Amazing things Hubble taught us

  • 24 April 2015
Image copyright nasa/Esa/hubble

In its 25 years in orbit around the Earth, the Hubble has changed what we know about the Universe.

The Universe is 13.8 billion years old

Image copyright NASA/esa/hubble
Image caption This image helped astronomers work out the age of the Universe

Before the telescope launched, astronomers could only estimate that the Universe was somewhere between 10 billion years and 20 billion years old.

By measuring the brightness of stars millions of miles away, scientists were able to work out the age of the Universe with much greater accuracy.

They now think the Universe is 13.8 billion years old, give or take a few years.

The Universe contains billions of planets

Image copyright NASA/ESA/hubble heritage team

Back in 1995 the Hubble Space Telescope studied a small area of the Universe which scientists thought was empty.

"We thought there was nothing in that space," space expert Dr Maggie Aderin-Pocock told Newsround.

"But when we developed the film, we realised that in that space were 3,000 galaxies."

"It means that in the whole of the Universe there are billions of galaxies, billions and billions of planets," she said.

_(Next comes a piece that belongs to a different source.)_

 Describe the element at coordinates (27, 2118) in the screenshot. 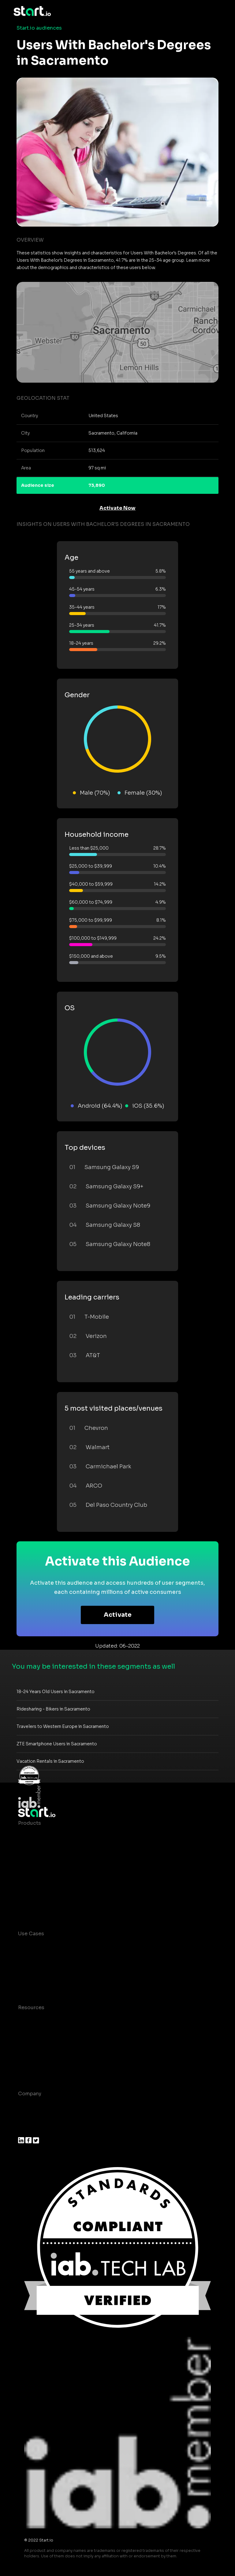 I see `Join us` at that location.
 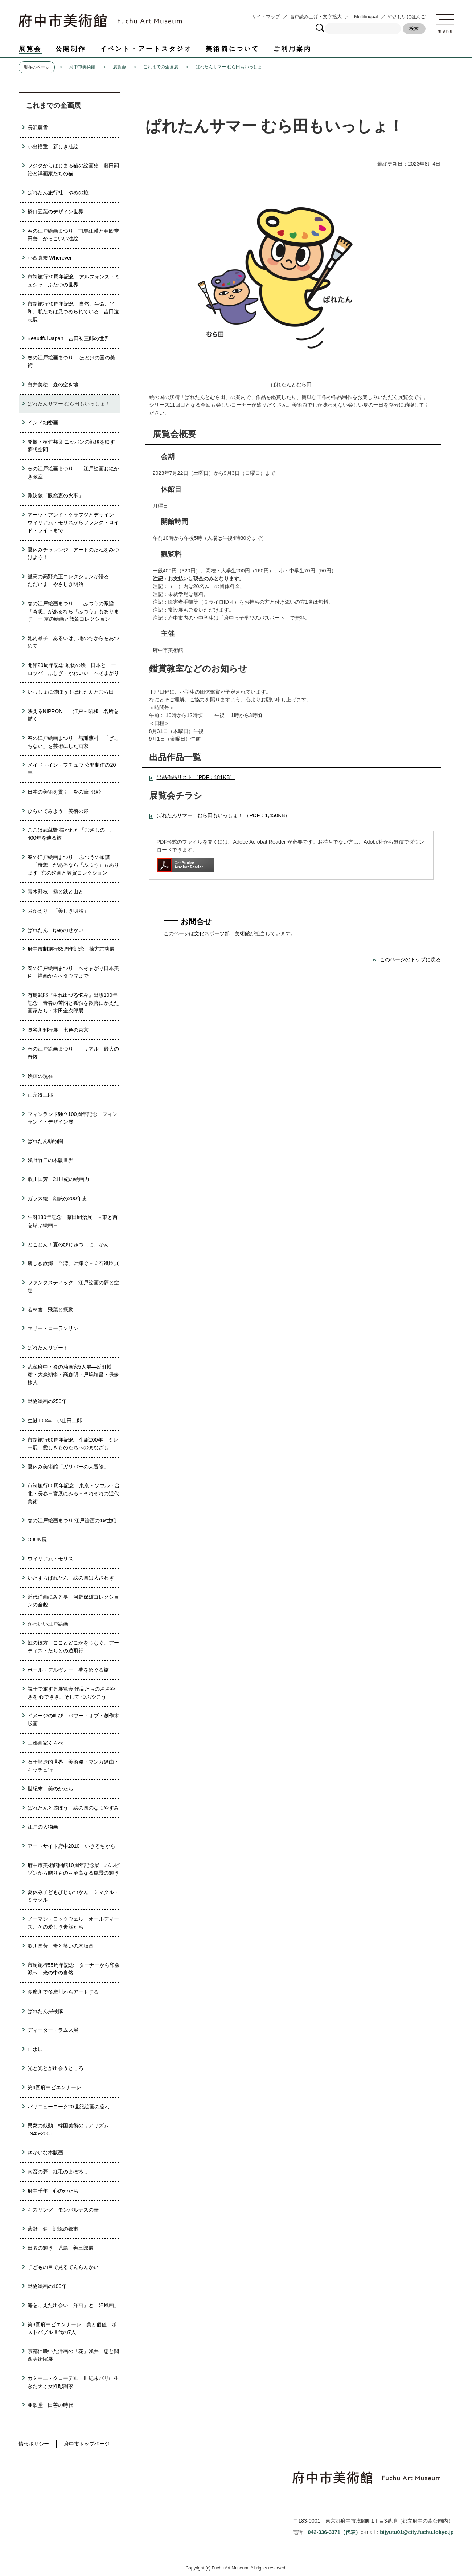 What do you see at coordinates (71, 446) in the screenshot?
I see `発掘・植竹邦良 ニッポンの戦後を映す夢想空間` at bounding box center [71, 446].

Image copyright NASA/esa/hubble heritage team
Image caption A closer look shows each tiny speck is a whole galaxy, containing hundreds of stars and planets

Black holes really exist

Image copyright NASA/esa/hubble
Image caption Galaxy NGC 4526 has a supermassive black hole at its centre, with the mass of 450 million Suns

For hundreds of years, scientists had written theories about black holes.

A black hole is believed to be an object with a pull of gravity so strong that even light can't escape it.

Scientists couldn't test their theories about black holes until the Hubble Space Telescope was launched.

Hubble provided images clear enough to show that the pull of gravity did affect light, and we now know black holes exist.

That's not all...

  • Light takes millions of years to reach Hubble from the distant reaches of the Universe. That means the telescope can see back in time, and capture stars being born billions of years ago.
  • In 1994, Hubble saw a comet hit Jupiter. Watching the impact of the collision has helped scientists find out more about what happens when these space rocks hit planets.

The future of Hubble

Image copyright NASA/esa/hubble

In its 25 years of service, the Hubble Space Telescope has had to be repaired a few times.

Sending astronauts to fix Hubble is expensive and can be dangerous, and no more repair visits by astronauts are planned.

Eventually some of Hubble's important systems will fail and the telescope will no longer work.

Scientists are already working on the James Webb Space Telescope which will take over Hubble's amazing work.

The new telescope is expected to launch in 2018.